• _What this task involves_:
Using the listing below, please print exactly the lines from the one with "Buying a house in Ibiza" through the one with "AI in Sports". Leave out every picture.

• _Raw data_:
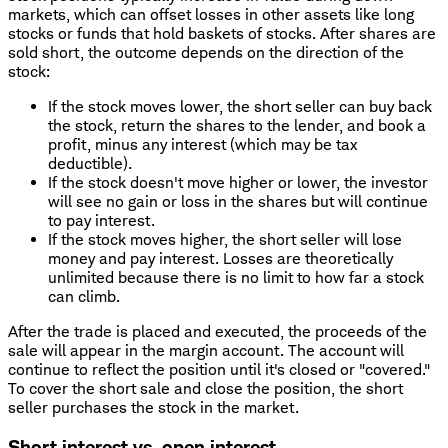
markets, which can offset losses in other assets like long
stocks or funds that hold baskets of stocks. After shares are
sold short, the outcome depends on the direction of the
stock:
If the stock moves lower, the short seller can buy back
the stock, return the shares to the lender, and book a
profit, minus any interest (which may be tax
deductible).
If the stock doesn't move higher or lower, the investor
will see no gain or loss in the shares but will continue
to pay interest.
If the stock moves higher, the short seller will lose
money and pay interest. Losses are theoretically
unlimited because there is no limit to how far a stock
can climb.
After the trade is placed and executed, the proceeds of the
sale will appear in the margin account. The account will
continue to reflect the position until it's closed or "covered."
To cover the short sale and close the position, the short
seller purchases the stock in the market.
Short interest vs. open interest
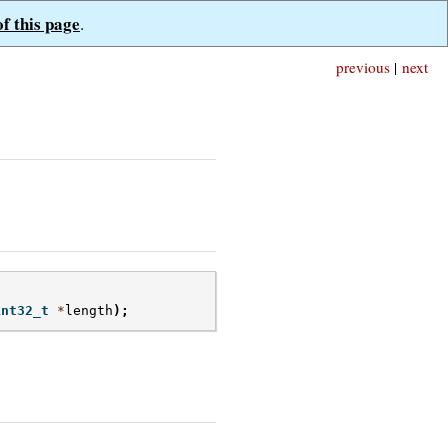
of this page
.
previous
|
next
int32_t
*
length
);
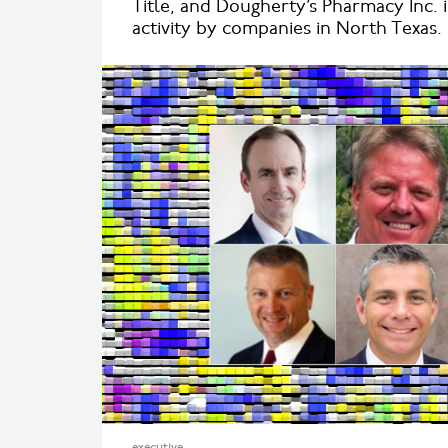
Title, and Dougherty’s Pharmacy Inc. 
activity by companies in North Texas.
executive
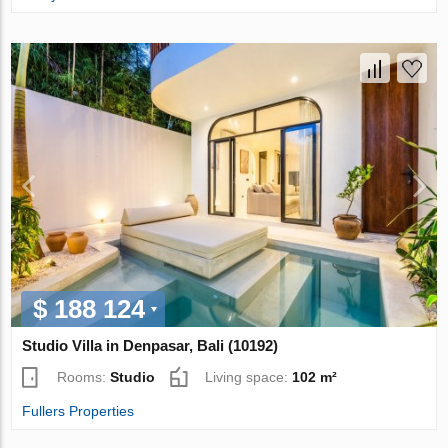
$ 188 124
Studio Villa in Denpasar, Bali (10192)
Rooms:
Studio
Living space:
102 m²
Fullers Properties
...
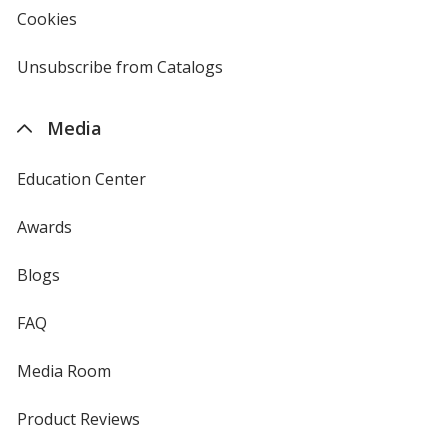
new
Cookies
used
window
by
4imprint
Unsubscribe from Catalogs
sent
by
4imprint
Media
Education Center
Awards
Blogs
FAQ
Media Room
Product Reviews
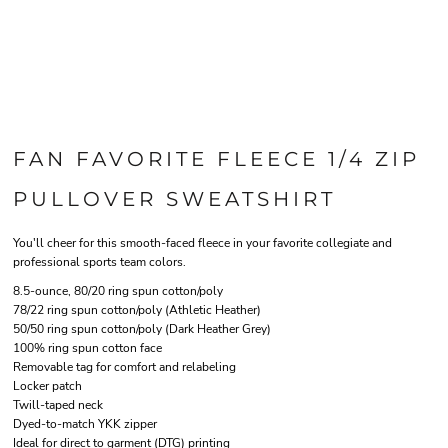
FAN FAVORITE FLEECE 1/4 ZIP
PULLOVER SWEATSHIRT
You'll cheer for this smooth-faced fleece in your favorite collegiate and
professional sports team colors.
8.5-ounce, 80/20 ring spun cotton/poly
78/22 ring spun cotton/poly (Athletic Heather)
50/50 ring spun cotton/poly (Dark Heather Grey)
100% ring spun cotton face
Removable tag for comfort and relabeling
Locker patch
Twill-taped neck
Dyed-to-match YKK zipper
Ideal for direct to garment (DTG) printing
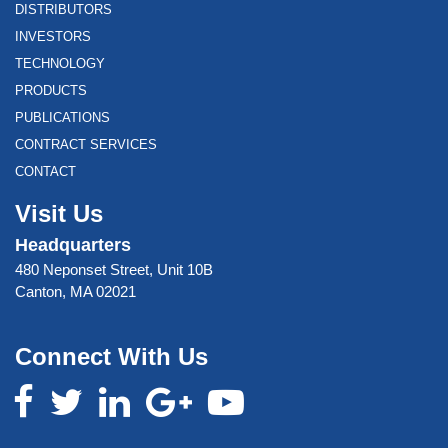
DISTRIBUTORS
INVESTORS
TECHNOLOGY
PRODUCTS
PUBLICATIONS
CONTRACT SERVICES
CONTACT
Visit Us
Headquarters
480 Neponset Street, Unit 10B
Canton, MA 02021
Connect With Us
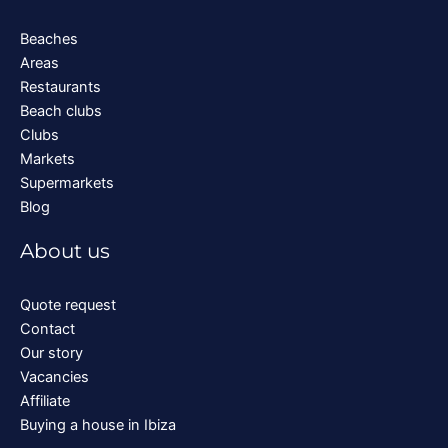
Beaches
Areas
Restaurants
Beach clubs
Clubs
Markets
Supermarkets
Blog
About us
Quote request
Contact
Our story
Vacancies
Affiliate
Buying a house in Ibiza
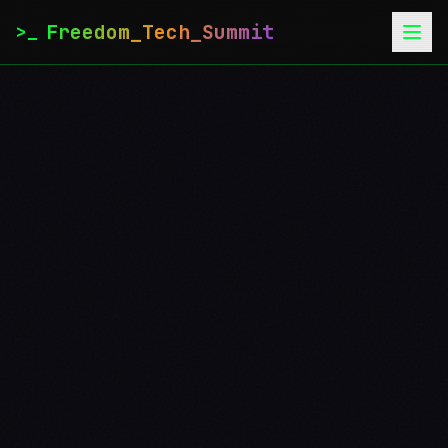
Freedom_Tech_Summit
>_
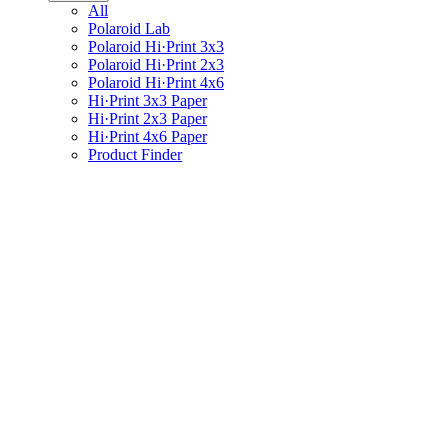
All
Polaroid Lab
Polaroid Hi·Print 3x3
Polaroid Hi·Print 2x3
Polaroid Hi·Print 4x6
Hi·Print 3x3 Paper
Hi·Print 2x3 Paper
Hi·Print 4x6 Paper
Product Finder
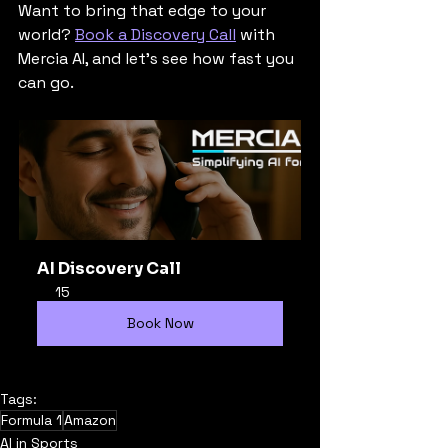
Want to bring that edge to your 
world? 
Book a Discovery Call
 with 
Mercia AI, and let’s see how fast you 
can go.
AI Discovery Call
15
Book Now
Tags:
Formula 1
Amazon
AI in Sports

• _Worked solution_:
Buying a house in Ibiza
Freedom_Tech_Summit
>_
All
Polaroid Lab
Polaroid Hi·Print 3x3
Polaroid Hi·Print 2x3
Polaroid Hi·Print 4x6
Hi·Print 3x3 Paper
Hi·Print 2x3 Paper
Hi·Print 4x6 Paper
Product Finder
Want to bring that edge to your 
world? 
Book a Discovery Call
 with 
Mercia AI, and let’s see how fast you 
can go.
AI Discovery Call
15
Book Now
Tags:
Formula 1
Amazon
AI in Sports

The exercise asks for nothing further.